Gilmore addressed WKU students and faculty Wednesday evening in the DSU auditorium. The lecture was also streamed online for the regional campuses.

Gilmore holds a Ph.D. in comparative women’s history from Ohio State University. She is currently the editor for the Committee on LGBT History and a member of the editorial collective for Feminist Studies, an academic journal.

In the 90 minutes of Gilmore’s lecture, 45 sexual assaults took place, she informed her listeners. She said statistically someone becomes a victim of sexual assault ever two minutes.

She reminded students those victims were not limited to one specific group or gender, but this is an issue that grazes every gender and race.

With her presentation of the numbers, Gilmore presented a matching energy and passion for change.

Gilmore’s mission is to make change happen in order for the numbers she presented to change. This includes ending rape culture and taking care of these problems at their roots rather than only dealing with the victims.

 “We need to create communities where violence becomes unthinkable,” Gilmore said.

She said the creation of such a community will stem from campus protests, activists groups and accountability with the university to maintain a safe environment.

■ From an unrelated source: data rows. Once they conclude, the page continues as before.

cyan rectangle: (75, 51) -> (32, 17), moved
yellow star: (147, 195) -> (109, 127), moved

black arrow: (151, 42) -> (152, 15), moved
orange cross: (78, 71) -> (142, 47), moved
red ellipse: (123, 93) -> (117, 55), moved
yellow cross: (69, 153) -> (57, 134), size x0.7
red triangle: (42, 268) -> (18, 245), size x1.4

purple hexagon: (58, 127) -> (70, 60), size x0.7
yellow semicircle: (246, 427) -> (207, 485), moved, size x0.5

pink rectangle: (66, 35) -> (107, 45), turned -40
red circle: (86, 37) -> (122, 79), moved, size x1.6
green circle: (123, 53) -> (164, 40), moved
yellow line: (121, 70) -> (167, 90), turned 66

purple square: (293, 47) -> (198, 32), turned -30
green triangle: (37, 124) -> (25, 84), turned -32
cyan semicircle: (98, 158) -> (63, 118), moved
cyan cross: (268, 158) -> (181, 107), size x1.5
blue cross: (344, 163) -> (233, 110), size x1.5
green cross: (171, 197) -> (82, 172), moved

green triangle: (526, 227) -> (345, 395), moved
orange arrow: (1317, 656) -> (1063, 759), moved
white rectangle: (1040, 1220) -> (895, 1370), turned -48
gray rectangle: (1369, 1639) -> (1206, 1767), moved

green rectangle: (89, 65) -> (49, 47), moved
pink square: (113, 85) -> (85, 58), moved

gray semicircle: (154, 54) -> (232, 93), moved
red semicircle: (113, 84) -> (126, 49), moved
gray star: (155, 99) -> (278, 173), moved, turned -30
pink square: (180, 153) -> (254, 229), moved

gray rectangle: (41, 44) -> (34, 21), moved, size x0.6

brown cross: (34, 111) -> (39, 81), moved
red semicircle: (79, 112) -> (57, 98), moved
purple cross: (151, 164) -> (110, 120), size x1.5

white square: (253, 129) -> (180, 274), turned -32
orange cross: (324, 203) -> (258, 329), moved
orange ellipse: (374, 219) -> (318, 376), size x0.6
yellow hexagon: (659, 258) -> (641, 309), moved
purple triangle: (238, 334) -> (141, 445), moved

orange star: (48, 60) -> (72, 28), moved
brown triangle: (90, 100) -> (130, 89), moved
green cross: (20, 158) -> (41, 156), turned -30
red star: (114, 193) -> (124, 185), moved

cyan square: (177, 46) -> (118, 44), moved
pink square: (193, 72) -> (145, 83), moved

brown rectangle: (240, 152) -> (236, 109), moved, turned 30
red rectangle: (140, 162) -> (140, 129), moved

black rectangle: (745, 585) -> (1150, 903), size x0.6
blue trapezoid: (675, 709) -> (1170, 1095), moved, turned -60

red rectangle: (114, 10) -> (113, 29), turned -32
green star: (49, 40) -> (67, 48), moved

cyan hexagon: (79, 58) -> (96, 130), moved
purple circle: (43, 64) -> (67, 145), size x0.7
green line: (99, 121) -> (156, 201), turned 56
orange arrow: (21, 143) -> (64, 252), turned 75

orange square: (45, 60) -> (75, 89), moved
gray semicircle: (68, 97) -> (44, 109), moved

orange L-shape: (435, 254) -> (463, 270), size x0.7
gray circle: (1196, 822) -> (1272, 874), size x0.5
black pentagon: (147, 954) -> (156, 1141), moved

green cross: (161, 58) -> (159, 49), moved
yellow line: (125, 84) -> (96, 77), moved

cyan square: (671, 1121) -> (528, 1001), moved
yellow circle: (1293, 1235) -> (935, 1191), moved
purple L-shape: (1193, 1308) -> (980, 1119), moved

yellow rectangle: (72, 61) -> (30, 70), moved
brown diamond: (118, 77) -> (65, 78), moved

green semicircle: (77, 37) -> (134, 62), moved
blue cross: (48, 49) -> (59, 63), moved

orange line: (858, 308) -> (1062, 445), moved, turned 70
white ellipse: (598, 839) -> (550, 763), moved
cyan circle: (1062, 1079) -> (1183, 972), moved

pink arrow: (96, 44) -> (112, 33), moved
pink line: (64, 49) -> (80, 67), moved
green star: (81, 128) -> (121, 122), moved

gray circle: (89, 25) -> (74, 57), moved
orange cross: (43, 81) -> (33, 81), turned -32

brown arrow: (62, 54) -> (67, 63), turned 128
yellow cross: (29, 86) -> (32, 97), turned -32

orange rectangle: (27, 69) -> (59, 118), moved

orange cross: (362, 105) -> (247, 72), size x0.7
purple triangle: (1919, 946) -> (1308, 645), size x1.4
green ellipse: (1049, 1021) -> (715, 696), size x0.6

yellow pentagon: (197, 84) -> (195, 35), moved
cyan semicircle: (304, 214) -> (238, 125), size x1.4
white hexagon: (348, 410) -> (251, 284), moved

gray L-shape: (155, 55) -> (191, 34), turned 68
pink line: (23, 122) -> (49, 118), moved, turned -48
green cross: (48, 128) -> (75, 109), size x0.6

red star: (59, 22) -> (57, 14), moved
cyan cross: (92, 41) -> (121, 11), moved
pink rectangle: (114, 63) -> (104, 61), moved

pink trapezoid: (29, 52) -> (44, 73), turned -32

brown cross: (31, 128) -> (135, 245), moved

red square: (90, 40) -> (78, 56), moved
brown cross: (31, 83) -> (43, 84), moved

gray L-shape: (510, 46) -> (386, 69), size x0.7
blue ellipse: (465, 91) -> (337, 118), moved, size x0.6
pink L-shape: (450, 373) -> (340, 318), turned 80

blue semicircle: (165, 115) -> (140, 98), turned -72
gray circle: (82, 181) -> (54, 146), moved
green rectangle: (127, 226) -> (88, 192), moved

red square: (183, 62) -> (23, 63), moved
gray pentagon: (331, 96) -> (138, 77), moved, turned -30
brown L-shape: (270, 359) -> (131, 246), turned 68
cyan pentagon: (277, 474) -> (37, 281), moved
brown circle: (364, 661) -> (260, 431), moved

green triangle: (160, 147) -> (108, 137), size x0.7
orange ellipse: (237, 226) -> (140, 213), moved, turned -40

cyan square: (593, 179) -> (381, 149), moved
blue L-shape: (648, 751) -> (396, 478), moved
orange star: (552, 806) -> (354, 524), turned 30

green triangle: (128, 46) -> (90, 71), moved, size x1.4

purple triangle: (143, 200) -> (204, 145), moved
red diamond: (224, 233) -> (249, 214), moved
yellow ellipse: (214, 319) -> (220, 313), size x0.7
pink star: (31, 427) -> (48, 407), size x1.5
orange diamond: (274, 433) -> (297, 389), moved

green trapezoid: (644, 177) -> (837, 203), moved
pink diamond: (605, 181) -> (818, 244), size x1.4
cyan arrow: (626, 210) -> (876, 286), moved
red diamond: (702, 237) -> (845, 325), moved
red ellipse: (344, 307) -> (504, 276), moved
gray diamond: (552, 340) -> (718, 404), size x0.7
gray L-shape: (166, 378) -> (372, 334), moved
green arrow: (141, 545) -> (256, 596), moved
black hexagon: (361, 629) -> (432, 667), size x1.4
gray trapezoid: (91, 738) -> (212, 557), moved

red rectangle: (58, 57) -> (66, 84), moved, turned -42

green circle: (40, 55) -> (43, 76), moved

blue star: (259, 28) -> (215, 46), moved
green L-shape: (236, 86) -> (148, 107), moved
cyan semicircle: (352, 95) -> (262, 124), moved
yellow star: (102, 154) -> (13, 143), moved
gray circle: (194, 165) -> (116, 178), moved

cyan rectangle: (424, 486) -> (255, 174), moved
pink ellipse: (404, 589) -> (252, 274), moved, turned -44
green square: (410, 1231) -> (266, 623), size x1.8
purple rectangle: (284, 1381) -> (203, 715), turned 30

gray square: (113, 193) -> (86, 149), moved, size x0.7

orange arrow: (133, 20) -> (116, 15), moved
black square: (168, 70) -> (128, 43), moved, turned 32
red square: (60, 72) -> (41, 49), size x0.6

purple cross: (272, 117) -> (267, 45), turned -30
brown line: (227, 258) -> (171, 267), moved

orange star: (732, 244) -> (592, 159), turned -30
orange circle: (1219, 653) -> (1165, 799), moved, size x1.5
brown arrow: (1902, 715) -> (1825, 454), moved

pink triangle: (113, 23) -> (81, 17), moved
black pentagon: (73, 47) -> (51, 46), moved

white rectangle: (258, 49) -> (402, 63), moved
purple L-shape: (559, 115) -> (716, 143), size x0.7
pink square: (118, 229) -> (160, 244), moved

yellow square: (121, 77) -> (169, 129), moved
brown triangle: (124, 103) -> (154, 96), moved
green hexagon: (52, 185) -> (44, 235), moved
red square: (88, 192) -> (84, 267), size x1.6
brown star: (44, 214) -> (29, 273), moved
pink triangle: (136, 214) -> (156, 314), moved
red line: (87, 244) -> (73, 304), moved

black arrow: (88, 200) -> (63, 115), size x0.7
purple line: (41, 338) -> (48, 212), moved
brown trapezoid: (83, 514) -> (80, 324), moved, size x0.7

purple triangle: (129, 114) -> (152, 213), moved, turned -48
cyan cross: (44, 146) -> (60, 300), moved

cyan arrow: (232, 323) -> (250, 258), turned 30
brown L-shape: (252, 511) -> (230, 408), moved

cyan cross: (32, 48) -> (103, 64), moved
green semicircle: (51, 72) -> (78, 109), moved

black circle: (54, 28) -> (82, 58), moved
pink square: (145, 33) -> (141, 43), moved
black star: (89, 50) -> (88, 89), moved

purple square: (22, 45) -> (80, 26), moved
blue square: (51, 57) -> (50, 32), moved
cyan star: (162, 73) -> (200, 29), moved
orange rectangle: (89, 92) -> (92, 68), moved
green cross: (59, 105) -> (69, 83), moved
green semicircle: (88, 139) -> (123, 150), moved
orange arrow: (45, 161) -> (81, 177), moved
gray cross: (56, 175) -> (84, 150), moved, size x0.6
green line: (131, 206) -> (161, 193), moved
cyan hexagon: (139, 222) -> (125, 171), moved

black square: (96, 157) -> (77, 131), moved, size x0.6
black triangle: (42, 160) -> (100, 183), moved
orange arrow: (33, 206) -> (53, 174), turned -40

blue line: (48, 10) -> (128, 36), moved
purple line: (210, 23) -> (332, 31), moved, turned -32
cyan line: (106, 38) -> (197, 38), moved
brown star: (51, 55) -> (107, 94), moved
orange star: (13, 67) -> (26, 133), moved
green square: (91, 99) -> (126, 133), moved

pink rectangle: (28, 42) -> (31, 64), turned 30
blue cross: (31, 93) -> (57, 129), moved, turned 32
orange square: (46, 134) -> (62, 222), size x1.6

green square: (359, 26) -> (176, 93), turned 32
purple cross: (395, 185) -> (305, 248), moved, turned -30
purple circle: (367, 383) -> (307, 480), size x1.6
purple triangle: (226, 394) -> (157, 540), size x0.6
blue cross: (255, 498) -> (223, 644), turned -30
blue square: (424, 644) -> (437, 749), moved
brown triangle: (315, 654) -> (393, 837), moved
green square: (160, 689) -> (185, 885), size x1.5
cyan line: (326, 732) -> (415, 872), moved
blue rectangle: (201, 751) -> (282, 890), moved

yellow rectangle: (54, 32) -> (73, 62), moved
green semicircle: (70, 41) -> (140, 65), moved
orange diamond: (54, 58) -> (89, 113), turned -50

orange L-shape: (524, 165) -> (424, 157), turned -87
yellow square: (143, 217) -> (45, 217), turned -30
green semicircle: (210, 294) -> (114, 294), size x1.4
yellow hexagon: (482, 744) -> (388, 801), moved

In some cases, she said the policy itself needs to change.

“If this (policy) needs to be changed, then we need to be changing it,” Gilmore said. “Policies are only as good as the paper they’re written on.”

Following the lecture, Gilmore opened the floor for questions. Students asked questions about WKU’s policy on sexual misconduct, “yes means yes” policies and ways to end rape culture.

Gilmore encouraged students to take action where they see fit whether that is through protests, social media, activism or campus media.

 “Students need to be involved, this is your campus,” Gilmore said. “It’s an exciting time to be opening up conversation about this.”